One of the most powerful aspects of RevenueStory is how it enables you to view your revenue metrics across a variety of perspectives, so you can get a complete picture of the truth beneath them. For example, a basic metric that most subscription businesses look at to gauge their growth is Net MRR Growth – the net increase or decrease in their monthly recurring revenue in a given time period. Say, a business has a drop in their Net MRR Growth. From here, RevenueStory lets the business investigate if the issue is a drop in new revenue, weakening expansions, or a sudden rise in churn.

From here, the business can dive in deeper – into the components that make up each of these and see if these numbers were one-off events or the result of a larger trend.

Finally, it can dive in further and analyze if, for example, the increase in churn comes from new customers canceling early in their tenure – pointing to a sales and value-alignment problem, or from seasoned customer cancellations – which could imply a more fundamental product scaling issue.

To what extent can subscription platforms, by offering analytics, further boost sales?

There are gaps in the market that need to provide value to customers. RevenueStory is an extension of Chargebee delivering value to our users. We were delivering analytics to our customers before as well, manually. Today, we’ve reached a stage where we are ready to take the insights we’ve learned to scale.

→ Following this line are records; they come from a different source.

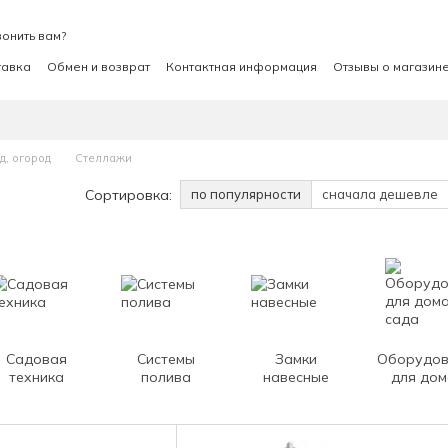
онить вам?
тавка
Обмен и возврат
Контактная информация
Отзывы о магазин
д, огород
Стеллажи
Сортировка:
по популярности
сначала дешевле
Садовая
Системы
Замки
Оборудов
техника
полива
навесные
для дом
сада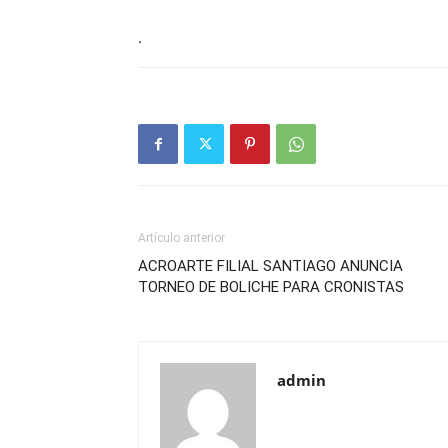
.
Artículo anterior
ACROARTE FILIAL SANTIAGO ANUNCIA
TORNEO DE BOLICHE PARA CRONISTAS
admin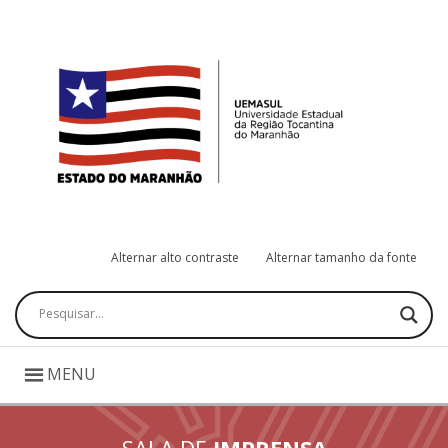
Alternar alto contraste
Alternar tamanho da fonte
Pesquisar
MENU
SALA DE
IMPRENSA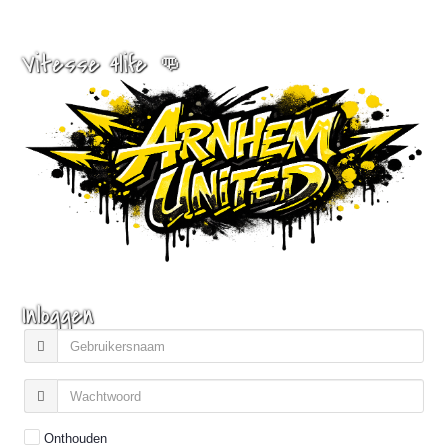
Vitesse 4life 👊
Inloggen
Onthouden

However, our goal with RevenueStory is to enable more subscription businesses to analyze the right set of metrics and grow faster. By keeping the base version of RevenueStory completely free, we have made a conscious effort to focus on enabling the market.

For a subscription business, revenue analytics offer powerful insights into growth and sales. Subscription and billing systems are uniquely positioned in a business’s stack, flanked by the product, the customer and the bank on three sides. The analytics that a billing system can provide therefore can uncover the causality behind revenue as opposed to proxies like product usage and click tales that traditional analytics provide. And, what it uncovers can provide strategic direction for various business functions from customer success, marketing, product, to sales.

How do you work with Data Science and AI/ML to improve your revenue platform?

Each day, we log more than 8GB of information about interactions between our customers and their end-users. Due to the sensitive nature of the information, we have different access levels.

Today, data science plays an important role in informing our roadmap. Our capability to build our new modules better is partly derived from knowing what happened previously. We act on a powerful data set, especially when it comes to revenue recovery, payment performance etc. We’re forming our own team for the same.

Thank you, Krish, for chatting with us about your product roadmap for 2018-2020  and your insights on automation and data science-driven revenue management systems.